Sentinel Lymph Node Biopsy Successful After Neoadjuvant Chemotherapy for Breast Cancer

WASHINGTON—Sentinel lymph node (SLN) biopsy, which is
"evolving as a possible alternative" to complete axillary node
dissection in breast cancer, can be performed as successfully in patients who
have received neoadjuvant chemotherapy as in patients who have not, said
Eleftherios Mamounas, MD, of Aultman Cancer Center, Canton, Ohio, and the
National Surgical Adjuvant Breast and Bowel Project (NSABP).

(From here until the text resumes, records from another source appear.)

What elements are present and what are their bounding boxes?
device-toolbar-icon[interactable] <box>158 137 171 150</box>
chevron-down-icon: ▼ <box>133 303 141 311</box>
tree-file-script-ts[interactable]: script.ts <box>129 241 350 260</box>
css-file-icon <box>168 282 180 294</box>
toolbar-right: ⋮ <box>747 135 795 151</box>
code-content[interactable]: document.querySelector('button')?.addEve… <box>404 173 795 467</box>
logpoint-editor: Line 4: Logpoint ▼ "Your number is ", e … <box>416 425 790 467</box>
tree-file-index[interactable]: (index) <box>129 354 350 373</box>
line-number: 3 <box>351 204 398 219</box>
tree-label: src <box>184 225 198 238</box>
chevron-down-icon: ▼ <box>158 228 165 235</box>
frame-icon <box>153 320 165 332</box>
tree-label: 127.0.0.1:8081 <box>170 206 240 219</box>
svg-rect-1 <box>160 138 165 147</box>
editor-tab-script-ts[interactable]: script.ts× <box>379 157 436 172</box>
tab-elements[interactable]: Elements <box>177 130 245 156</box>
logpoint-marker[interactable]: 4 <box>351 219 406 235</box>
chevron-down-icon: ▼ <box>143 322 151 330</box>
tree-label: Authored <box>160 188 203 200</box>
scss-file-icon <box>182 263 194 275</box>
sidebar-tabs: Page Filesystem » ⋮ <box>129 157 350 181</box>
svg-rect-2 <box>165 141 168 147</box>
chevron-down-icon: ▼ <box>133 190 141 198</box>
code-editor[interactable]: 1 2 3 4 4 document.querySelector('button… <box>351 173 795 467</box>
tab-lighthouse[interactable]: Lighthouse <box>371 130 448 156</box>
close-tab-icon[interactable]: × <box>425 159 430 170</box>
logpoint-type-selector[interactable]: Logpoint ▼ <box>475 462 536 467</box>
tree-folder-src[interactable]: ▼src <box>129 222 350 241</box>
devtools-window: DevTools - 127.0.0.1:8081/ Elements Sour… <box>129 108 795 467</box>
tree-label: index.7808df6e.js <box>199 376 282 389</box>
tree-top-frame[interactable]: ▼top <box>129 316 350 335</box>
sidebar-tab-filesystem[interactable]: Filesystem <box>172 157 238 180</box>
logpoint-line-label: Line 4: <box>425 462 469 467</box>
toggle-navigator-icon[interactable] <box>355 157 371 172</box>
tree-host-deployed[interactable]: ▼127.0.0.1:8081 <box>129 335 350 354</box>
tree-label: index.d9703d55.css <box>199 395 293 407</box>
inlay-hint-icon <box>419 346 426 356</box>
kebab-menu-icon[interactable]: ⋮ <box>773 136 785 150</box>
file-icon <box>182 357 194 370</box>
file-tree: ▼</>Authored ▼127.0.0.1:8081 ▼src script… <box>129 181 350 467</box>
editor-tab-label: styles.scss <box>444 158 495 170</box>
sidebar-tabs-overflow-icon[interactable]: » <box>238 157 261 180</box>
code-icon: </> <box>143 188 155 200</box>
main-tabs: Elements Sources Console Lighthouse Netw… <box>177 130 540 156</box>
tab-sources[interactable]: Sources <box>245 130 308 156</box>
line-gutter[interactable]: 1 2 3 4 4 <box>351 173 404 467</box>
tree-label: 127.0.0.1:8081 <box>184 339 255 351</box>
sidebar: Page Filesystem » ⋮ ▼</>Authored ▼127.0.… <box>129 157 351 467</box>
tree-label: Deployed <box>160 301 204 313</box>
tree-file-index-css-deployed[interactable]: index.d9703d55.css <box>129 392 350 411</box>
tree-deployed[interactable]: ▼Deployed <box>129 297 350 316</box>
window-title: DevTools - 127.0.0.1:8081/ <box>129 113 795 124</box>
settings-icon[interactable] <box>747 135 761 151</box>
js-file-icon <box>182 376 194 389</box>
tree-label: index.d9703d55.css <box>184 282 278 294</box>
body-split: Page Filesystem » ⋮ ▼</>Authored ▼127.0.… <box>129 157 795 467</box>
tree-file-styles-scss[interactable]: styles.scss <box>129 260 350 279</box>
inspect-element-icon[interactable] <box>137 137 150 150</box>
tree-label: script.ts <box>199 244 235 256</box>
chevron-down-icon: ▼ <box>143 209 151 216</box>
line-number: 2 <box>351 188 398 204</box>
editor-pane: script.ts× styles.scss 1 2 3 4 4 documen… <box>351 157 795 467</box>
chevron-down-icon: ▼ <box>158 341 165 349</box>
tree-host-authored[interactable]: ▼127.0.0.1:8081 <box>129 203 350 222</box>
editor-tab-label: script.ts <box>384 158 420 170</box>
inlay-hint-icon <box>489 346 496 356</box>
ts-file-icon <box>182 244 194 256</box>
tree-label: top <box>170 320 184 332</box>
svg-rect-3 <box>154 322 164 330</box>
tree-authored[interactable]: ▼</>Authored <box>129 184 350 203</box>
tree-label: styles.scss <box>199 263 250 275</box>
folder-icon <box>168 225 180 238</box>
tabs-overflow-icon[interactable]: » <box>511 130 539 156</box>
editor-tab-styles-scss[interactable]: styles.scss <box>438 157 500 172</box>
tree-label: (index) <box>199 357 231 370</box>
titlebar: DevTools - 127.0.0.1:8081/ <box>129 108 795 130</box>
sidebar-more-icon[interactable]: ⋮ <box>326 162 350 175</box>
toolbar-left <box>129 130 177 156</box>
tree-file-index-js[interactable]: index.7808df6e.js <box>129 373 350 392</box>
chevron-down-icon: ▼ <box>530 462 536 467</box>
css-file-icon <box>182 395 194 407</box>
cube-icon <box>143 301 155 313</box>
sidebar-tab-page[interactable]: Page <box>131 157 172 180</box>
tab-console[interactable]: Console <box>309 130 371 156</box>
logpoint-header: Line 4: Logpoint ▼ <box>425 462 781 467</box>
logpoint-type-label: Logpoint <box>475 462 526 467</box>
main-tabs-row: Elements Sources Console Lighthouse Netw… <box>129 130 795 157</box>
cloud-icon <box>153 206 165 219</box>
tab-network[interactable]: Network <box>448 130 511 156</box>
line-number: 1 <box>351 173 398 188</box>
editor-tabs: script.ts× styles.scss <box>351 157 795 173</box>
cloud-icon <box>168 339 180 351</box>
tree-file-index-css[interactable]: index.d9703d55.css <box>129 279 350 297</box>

Neoadjuvant chemotherapy is often used before surgery to downstage breast
cancers to permit lumpectomy rather than mastectomy, Dr. Mamounas said in his
presentation at the 54th Annual Cancer Symposium of the Society of Surgical
Oncology (plenary session III).

Although randomized comparisons of the two methods of axillary staging are
currently underway, little was known about the usefulness of SLN biopsy after
neoadjuvant chemotherapy. A number of small studies have yielded varying
success rates and false-negative rates.

It was not known, for example, whether neoadjuvant chemotherapy affects
lymphatic drainage and thus makes SLN biopsy more difficult, Dr. Mamounas
commented.

He reported an analysis of data from NSABP B-27 that explored these
questions. Patients in this trial received neoadjuvant chemotherapy before
either lumpectomy and axillary lymph node dissection or modified radical
mastectomy.

During the trial, some participating surgeons also performed SLN biopsy
before doing axillary node dissection. This afforded an opportunity to study
SLN biopsy in conjunction with neoadjuvant chemotherapy.

Of the 1,936 patients randomized from 1996 through 1999, 1,832 had complete
surgical information available, and 325 of these patients had lymphatic mapping
with an attempt at SLN biopsy before axillary node dissection.